A law in Indiana requiring the reporting of any complications that arise during an abortion will stand, despite Planned Parenthood’s objections that it was “unconstitutionally vague,” according to a new federal court ruling this week.

Indiana’s Senate Enrolled Act No. 340, which passed in 2018 but has been held up in court for years, would require doctors to report any of 25 listed complications that can occur after an abortion. Previously, Indiana had won a final ruling related to the same lawsuit in favor of the state’s requirement for abortion facilities to undergo annual inspections.

“The legislature had a legitimate concern that researchers have insufficient data available to study the safety of abortion,” Attorney General Todd Rokita said, according to a press release. “This law advances the causes of compassion, common sense, medical science and public health.”

READ: Pro-life win: Indiana approves additional $45M to support pregnant and postpartum women

As Live Action News has reported, abortion complications in the United States are under-reported, making it difficult to hold providers accountable. The Indiana law was put in place after serious examples of deceptive abortion reporting practices came to light. Indiana abortionist Ulrich Klopfer, in whose home were found the remains of more than 2,000 aborted babies, repeatedly submitted false and incomplete data to authorities, as Live Action News reported.

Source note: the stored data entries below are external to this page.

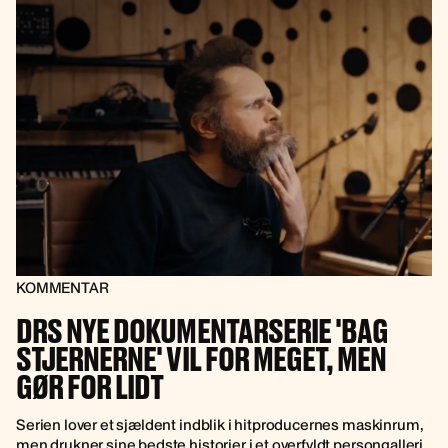
KOMMENTAR
DRS NYE DOKUMENTARSERIE 'BAG
STJERNERNE' VIL FOR MEGET, MEN
GØR FOR LIDT
Serien lover et sjældent indblik i hitproducernes maskinrum,
men drukner sine bedste historier i et overfyldt persongalleri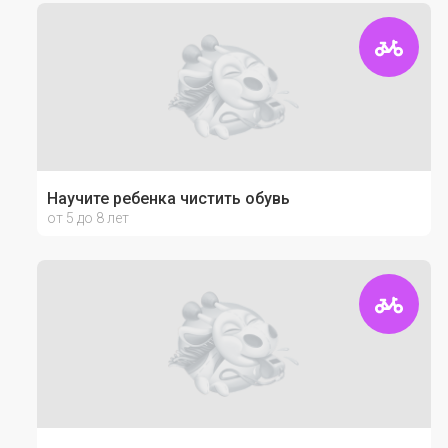
Научите ребенка чистить обувь
от 5 до 8 лет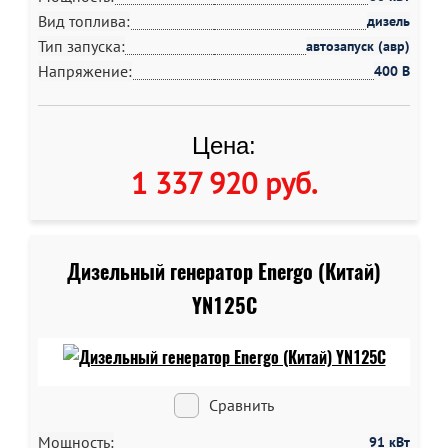
Вид топлива:
дизель
Тип запуска:
автозапуск (авр)
Напряжение:
400 В
Цена:
1 337 920 руб
.
Дизельный генератор Energo (Китай)
YN125C
Сравнить
Мощность:
91 кВт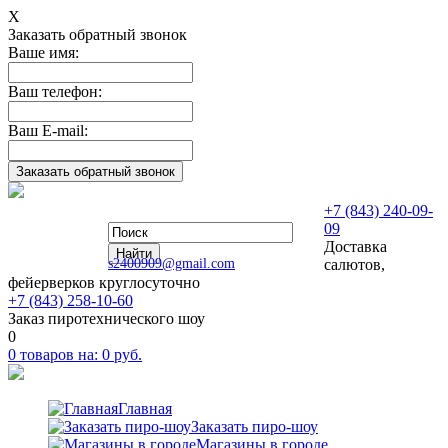
Х
Заказать обратный звонок
Ваше имя:
Ваш телефон:
Ваш E-mail:
+7 (843) 240-09-
09
Доставка
s2400909@gmail.com
салютов,
фейерверков круглосуточно
+7 (843) 258-10-60
Заказ пиротехнического шоу
0
0
товаров на:
0
руб.
Главная
Заказать пиро-шоу
Магазины в городе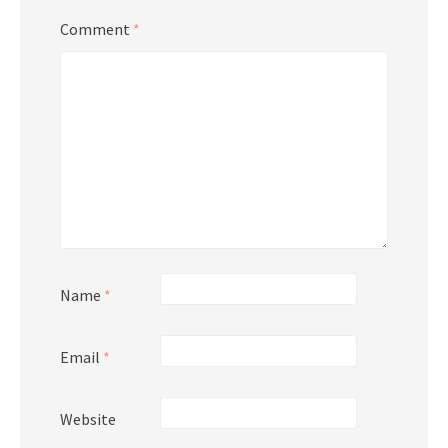
Comment
*
Name
*
Email
*
Website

The Guttmacher Institute – the pro-abortion organization which formerly served as the research arm of Planned Parenthood – has reported that only 28 states are required to report complications that arise as a result of abortion procedures.

The court’s decision marks the fifth pro-life legal victory for Rokita and the state of Indiana since the Supreme Court overturned Roe v. Wade, according to a press release. Other recent wins in federal court have included a defense of Indiana’s parental notification law, the lifting of an injunction against a ban on dismemberment abortions, the vacating of the Whole Woman’s Health Alliance v. Rokita ruling that had invalidated several pro-life laws, and the vacating of a ruling that had blocked an Indiana law outlawing abortion based on a preborn child’s race, sex, or disability.

Planned Parenthood challenged the law in 2018, calling the reporting and medical inspection “unique and burdensome,” as well as so “vague and uncertain … as to be meaningless,” according to the Chicago Tribune. But as Indiana Right to Life’s President and CEO Mike Fichter said, the reporting requirement “brings needed transparency to the abortion industry.”

“We are making strong and steady progress in protecting women’s health and safeguarding unborn children,” Attorney General Rokita said. “Day by day, we are building a culture that respects the lives and well-being of all Hoosiers.”